Collected data
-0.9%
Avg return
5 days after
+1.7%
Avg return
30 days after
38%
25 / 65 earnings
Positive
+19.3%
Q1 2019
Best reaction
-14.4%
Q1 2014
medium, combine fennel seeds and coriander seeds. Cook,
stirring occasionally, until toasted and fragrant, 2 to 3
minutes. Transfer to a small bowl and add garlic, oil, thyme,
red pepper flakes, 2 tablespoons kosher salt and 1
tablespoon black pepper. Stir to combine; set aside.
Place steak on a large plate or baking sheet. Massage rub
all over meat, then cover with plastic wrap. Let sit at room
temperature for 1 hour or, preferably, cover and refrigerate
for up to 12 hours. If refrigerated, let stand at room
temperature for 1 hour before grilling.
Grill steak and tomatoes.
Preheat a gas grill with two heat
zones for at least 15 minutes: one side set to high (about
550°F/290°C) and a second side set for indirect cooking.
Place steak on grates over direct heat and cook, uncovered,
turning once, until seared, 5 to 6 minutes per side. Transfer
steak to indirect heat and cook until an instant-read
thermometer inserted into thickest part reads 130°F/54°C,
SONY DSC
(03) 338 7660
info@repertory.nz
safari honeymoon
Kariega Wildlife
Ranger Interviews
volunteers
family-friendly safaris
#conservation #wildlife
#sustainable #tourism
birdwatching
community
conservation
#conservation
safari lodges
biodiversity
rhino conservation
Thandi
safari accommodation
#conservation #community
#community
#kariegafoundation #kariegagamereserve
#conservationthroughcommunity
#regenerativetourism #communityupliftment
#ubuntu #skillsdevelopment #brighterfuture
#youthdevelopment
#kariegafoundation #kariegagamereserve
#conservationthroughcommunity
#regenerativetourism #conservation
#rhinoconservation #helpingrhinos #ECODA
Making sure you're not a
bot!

* Task statement *
Filter the records above for the string "combine" and copy each matching line.

* Solution to this problem *
medium, combine fennel seeds and coriander seeds. Cook,
tablespoon black pepper. Stir to combine; set aside.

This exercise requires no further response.